Photothermalprogramming of magnetic soft materials for complex and reconfigurable 3D deformations

Responsive soft materials capable of complex, reversible, and rapid geometric deformations under external stimuli hold significant potential for applications in minimally invasive medicine, wearable devices, and soft robotics. In this study, we present a novel approach for designing reconfigurable three dimensional (3D) deformable magnetic soft materials through photothermal programming. By embedding hard magnetic particles within a polymer matrix composed of fibrous polypyrrole (PPy) and semi-crystalline polymer, we develop magnetic composites that can be remotely controlled to achieve precise, programmable deformations under an external magnetic field. The key innovation lies in utilizing the photothermal effect of PPy, which temporarily alters the viscosity of the composite when irradiated with infrared light, allowing dynamic orientation of the magnetic particles. Upon cooling, the magnetic anisotropy is solidified, enabling rapid and reversible geometric changes.
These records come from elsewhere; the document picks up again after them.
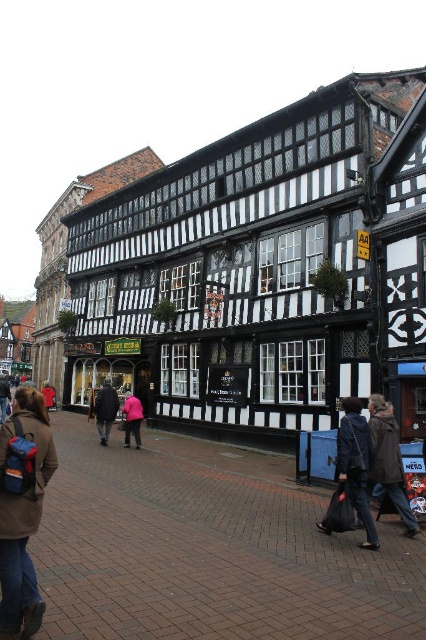 You are a customer looking for a jacket in a store. You see a brown fabric jacket at lower left and a red jacket at center. Which jacket is smaller?

The brown fabric jacket at lower left is smaller than the red jacket at center.

You are a delivery person who needs to place a package between the brown fabric jacket at lower left and the dark brown fur coat at center. The package requires a space of 2 meters. Can you fit it there?

The distance between the brown fabric jacket at lower left and the dark brown fur coat at center is 23.53 meters, so yes, the package requiring 2 meters of space can easily fit between them. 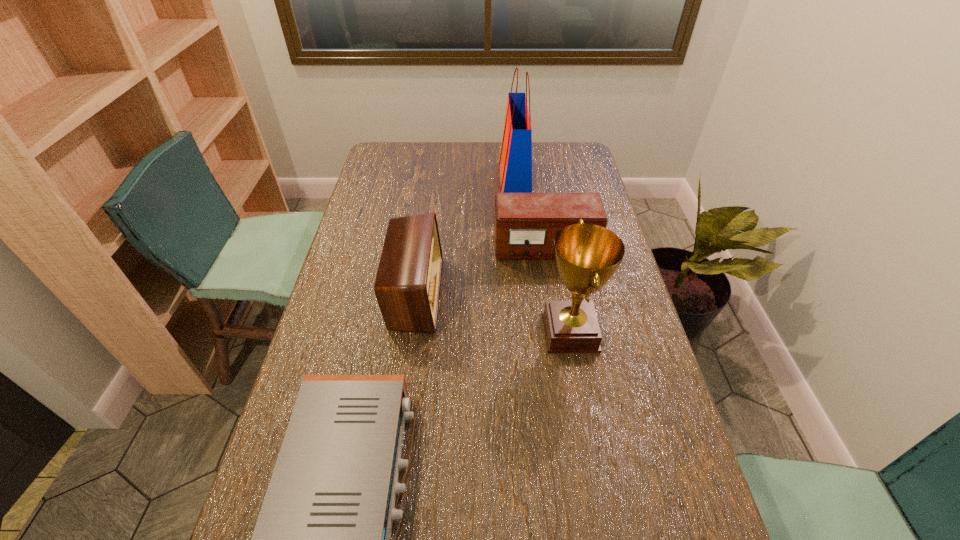 I want to click on vacant space located on the front-facing side of the rightmost radio receiver, so click(557, 324).

What are the coordinates of `object located in the far edge section of the desktop` in the screenshot? It's located at (515, 162).

Find the location of a particular element. This screenshot has height=540, width=960. award that is at the right edge is located at coordinates (587, 255).

Locate an element on the screen. radio receiver that is at the right edge is located at coordinates (525, 224).

The height and width of the screenshot is (540, 960). In order to click on vacant area at the far edge in this screenshot , I will do `click(450, 144)`.

This screenshot has height=540, width=960. Identify the location of free space at the left edge of the desktop. (381, 173).

Where is `vacant space at the right edge of the desktop`? This screenshot has width=960, height=540. vacant space at the right edge of the desktop is located at coordinates coord(565,179).

Where is `vacant space at the far left corner of the desktop`? This screenshot has width=960, height=540. vacant space at the far left corner of the desktop is located at coordinates (395, 163).

The height and width of the screenshot is (540, 960). In the image, there is a desktop. Identify the location of free space at the far right corner. (580, 156).

Where is `blank region between the second tallest object and the rightmost radio receiver`? blank region between the second tallest object and the rightmost radio receiver is located at coordinates (558, 291). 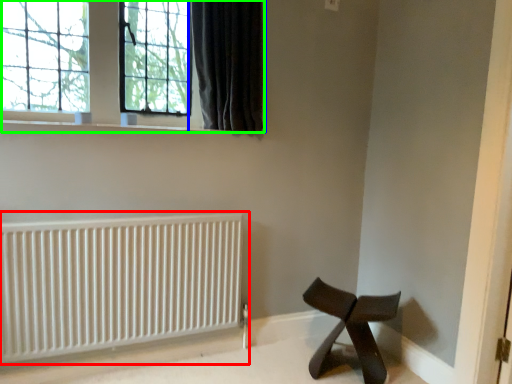 Question: Which object is the farthest from radiator (highlighted by a red box)? Choose among these: curtain (highlighted by a blue box) or window (highlighted by a green box).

This method allows for intricate control over the magnetization distribution, leading to the development of multifunctional devices with various potential applications such as complex 3D deformations for soft robotics, multimodal electrical switches, rewritable quick response codes, and shape-adaptable grippers. Our study not only enhances the understanding of magnetic moment programming in soft materials but also opens new avenues for the design of adaptive and responsive materials for advanced technological applications.